Saved entries:

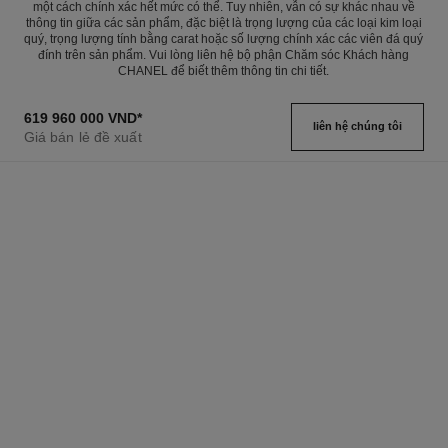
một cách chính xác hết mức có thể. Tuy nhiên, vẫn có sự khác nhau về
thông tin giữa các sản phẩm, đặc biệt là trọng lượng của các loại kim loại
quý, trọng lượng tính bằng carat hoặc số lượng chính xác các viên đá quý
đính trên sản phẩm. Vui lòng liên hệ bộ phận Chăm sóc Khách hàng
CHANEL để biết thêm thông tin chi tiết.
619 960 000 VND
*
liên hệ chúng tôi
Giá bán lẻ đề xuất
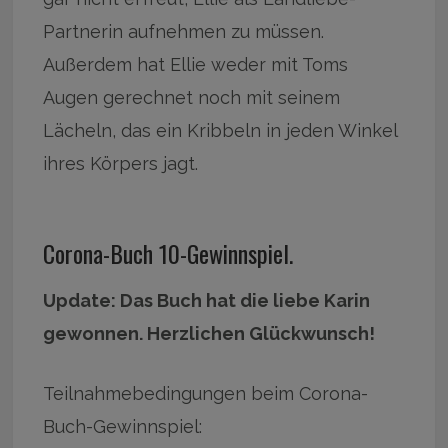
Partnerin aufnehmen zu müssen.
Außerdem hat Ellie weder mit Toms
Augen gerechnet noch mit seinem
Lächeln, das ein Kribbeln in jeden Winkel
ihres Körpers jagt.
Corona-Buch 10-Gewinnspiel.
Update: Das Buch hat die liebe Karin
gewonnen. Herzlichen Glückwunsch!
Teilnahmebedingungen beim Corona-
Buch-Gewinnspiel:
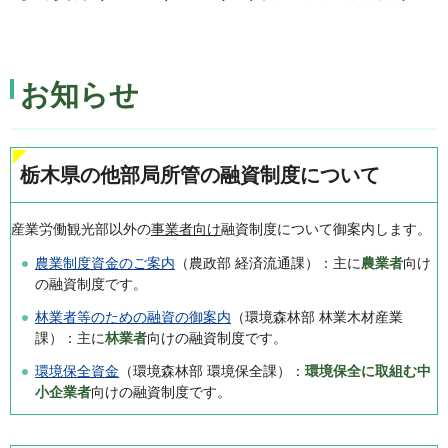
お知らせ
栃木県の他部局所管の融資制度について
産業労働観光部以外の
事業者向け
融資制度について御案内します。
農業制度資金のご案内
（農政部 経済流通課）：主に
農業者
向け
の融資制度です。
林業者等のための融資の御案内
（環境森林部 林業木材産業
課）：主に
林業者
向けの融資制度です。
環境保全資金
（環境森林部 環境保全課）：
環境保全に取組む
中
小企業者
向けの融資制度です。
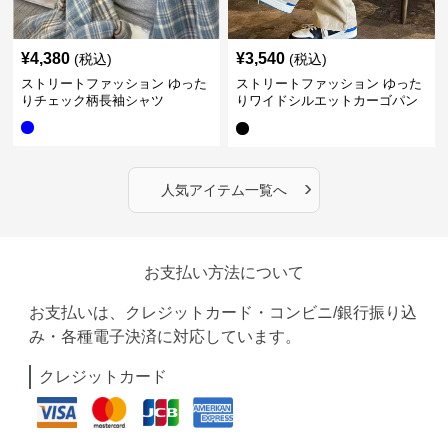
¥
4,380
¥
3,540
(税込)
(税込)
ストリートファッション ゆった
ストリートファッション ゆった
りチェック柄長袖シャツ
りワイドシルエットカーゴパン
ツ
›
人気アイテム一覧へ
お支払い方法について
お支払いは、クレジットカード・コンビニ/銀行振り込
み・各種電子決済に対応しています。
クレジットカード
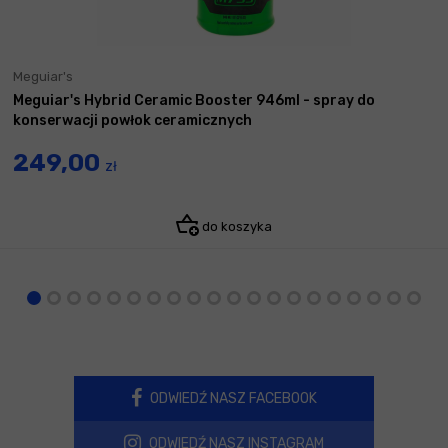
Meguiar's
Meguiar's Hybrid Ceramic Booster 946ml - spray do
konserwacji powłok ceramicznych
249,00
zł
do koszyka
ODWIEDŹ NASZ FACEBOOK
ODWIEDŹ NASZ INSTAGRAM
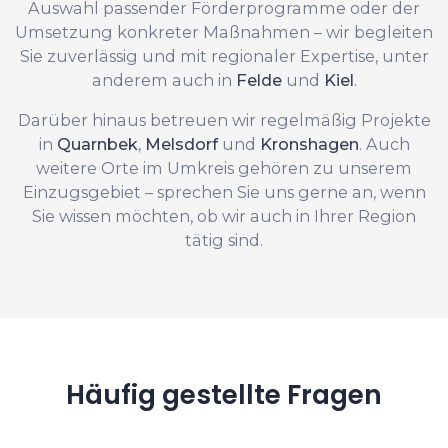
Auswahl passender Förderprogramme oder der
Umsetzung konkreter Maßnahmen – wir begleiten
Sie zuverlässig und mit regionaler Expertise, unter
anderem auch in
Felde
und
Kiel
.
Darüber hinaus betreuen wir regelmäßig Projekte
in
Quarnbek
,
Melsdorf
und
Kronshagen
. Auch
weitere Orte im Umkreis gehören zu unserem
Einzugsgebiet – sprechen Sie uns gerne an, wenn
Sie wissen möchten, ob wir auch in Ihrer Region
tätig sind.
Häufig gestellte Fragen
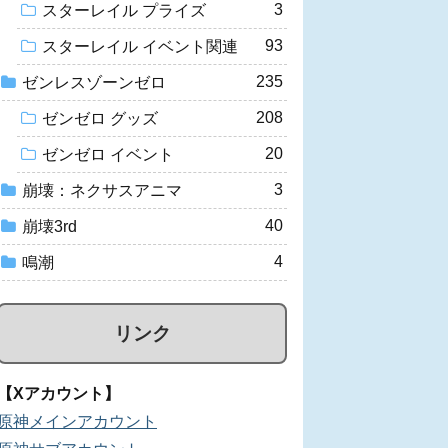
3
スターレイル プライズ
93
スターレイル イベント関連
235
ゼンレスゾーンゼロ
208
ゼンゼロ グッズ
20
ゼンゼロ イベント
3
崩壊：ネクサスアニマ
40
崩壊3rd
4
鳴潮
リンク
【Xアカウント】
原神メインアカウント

PROBLEM TO WORK ON: Within the records above, each line containing "ODWIEDŹ" is to be returned.

YOUR RESPONSE:
ODWIEDŹ NASZ FACEBOOK
ODWIEDŹ NASZ INSTAGRAM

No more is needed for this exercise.